Льстя себя надеждой, что время осуществления его желания близко, экс-жених с января 1724 года решился познакомиться с русским языком. Учителем его был переводчик швед; но, кажется, на первых уроках занятия остановились, по крайней мере аккуратный Берхгольц не говорит далее о них ни слова. Да и до ученья ли было человеку, которого, как сам он рассказывал, с малолетства ещё отучили от всякого ученья бессмысленным заучиванием кучи предметов; до ученья ли было тому, кто каждый день, не зная чем убить время, волновал себя мечтами: состоится или не состоится соблазнительно выгодное для него сватовство? Но кто же его невеста? А ему всё равно — Анна или Елизавета; последняя даже больше ему нравится, но всё равно он готов, по первому указанию государя, воспылать страстью к любой из его дочерей, а пока он одинаково нежно целует им ручки и отвешивает глубочайшие поклоны.
3 февраля 1724 года, в день ангела Анны Петровны, на обеде и на бале государь был очень ласков с её величеством: этого было довольно, чтоб дать надежду голштинцам, бывшим тут же с герцогом, что-де в этот день будет объявлено что-нибудь положительное о браке Карла Фридриха. «Но увы! Ожидания наши не сбылись, — так писал по возвращении домой Берхгольц, — и теперь остаётся только надеяться, что авось наконец в коронацию, с Божиею помощью, всё приведено будет к желанному окончанию».
За справками, обнадёживаниями, вообще для переговоров по этому и другим делам, голштинцы обращались к Монсу. Так, между прочим, 17 февраля 1724 года обер-камергер герцога, граф Бонде, отправился к Монсу, чтоб узнать, когда его королевскому высочеству можно будет приехать проститься с государыней по случаю её отъезда в Москву. Камер-юнкер сам явился к герцогу с извинением от государыни, что проститься теперь она не может, причём Екатерина посылала поклон и соболью шубу в 1500 рублей. Герцог поспешил отдарить посланного золотой табакеркой.

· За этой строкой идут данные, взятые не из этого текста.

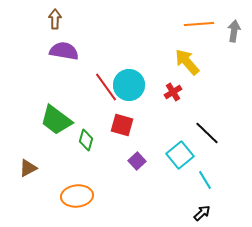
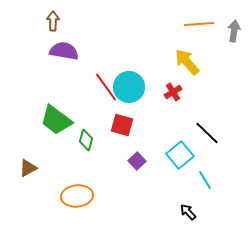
brown arrow: moved 2 px left, 2 px down
cyan circle: moved 2 px down
black arrow: moved 14 px left, 1 px up; rotated 90 degrees counterclockwise
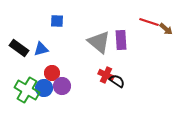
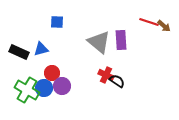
blue square: moved 1 px down
brown arrow: moved 2 px left, 3 px up
black rectangle: moved 4 px down; rotated 12 degrees counterclockwise
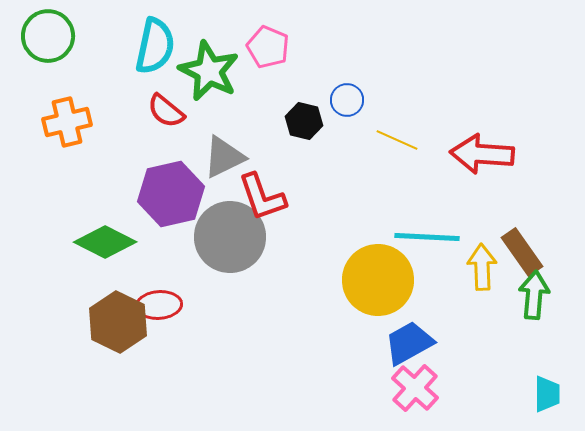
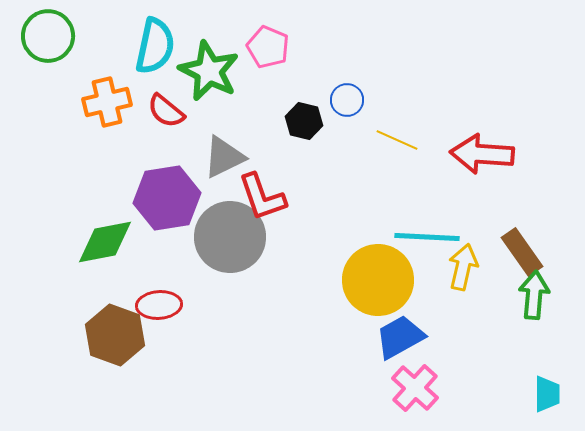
orange cross: moved 40 px right, 20 px up
purple hexagon: moved 4 px left, 4 px down; rotated 4 degrees clockwise
green diamond: rotated 38 degrees counterclockwise
yellow arrow: moved 19 px left; rotated 15 degrees clockwise
brown hexagon: moved 3 px left, 13 px down; rotated 6 degrees counterclockwise
blue trapezoid: moved 9 px left, 6 px up
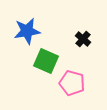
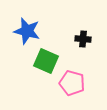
blue star: rotated 24 degrees clockwise
black cross: rotated 35 degrees counterclockwise
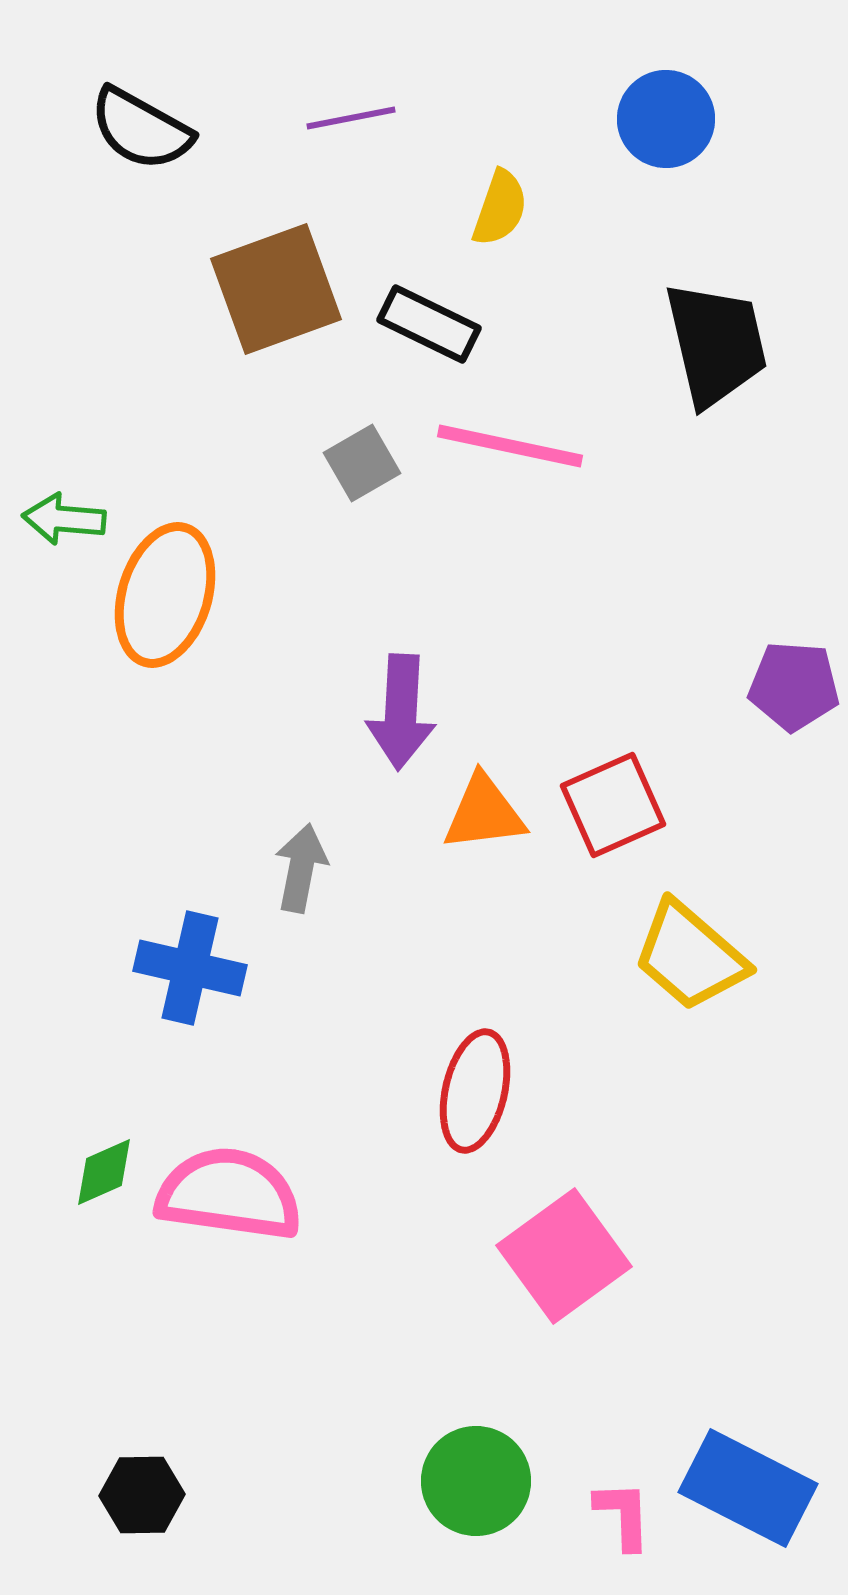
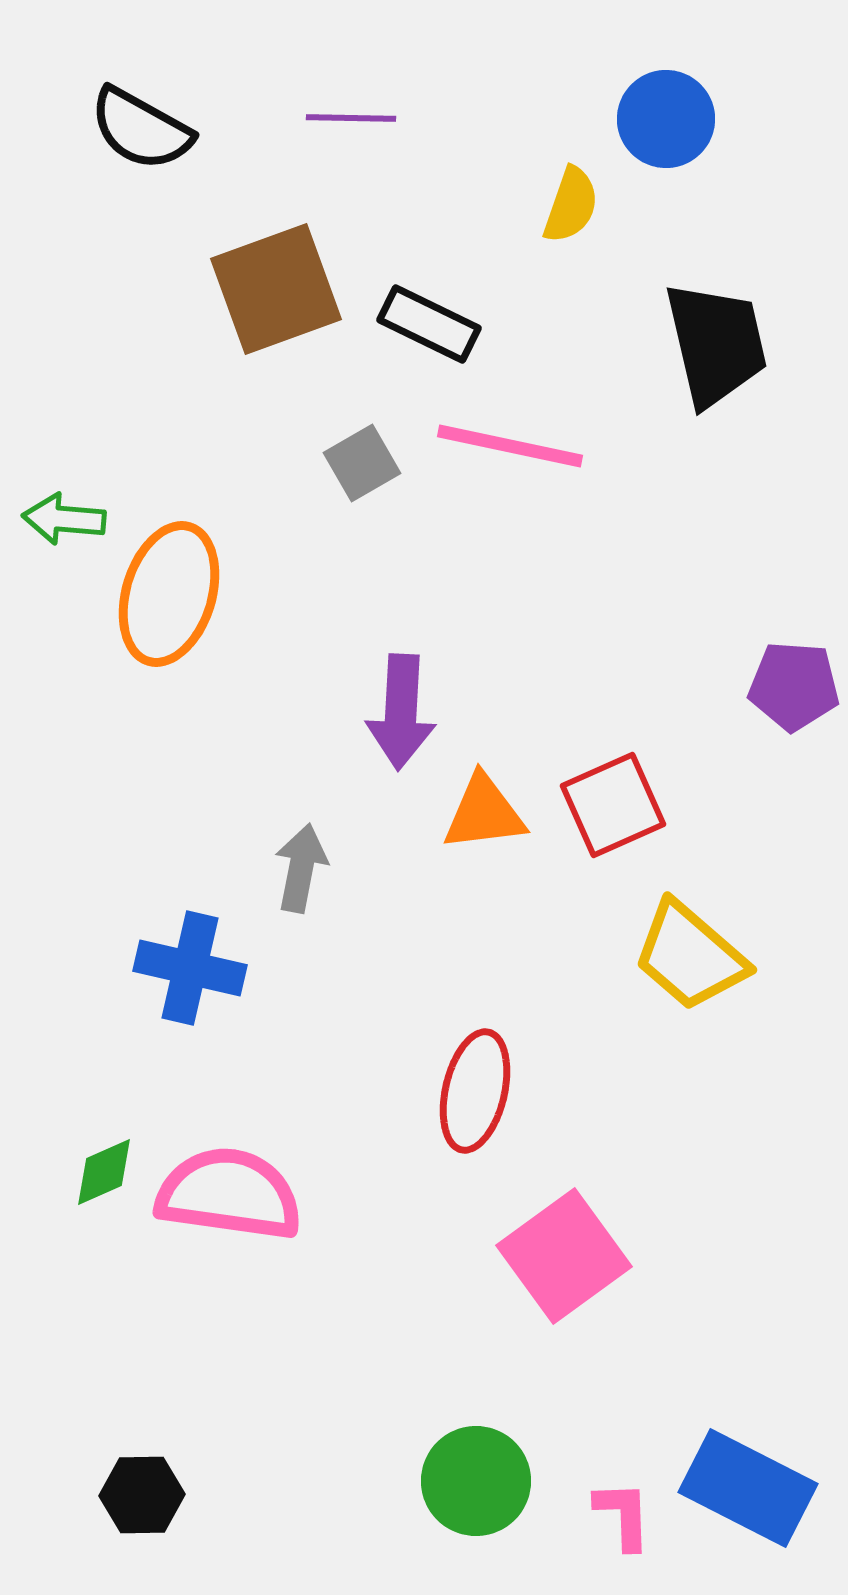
purple line: rotated 12 degrees clockwise
yellow semicircle: moved 71 px right, 3 px up
orange ellipse: moved 4 px right, 1 px up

Прошёл февраль, кончался март, двор давно гостил в Москве, шли оживлённые приготовления к коронации, но об обручении герцога со стороны государя не было и помину. Тщетно на пирушках Карл Фридрих провозглашал тосты с понятными для всех намёками на его желания; государь отвечал на них весьма охотно и смеялся над ними. Тосты эти были: «за успех всего хорошего», «за желания и надежды наши»; «весна приносит розы», «чем скорее, тем лучше» и т. п.
Тост «чем скорее, тем лучше» герцог провозгласил не иначе, как предварительно посоветовавшись с Ягужинским. Последний сказал о том на ухо императору, который отвечал на своём голландском языке: «Почему же нет?» — И тотчас же сам потребовал стакан вина.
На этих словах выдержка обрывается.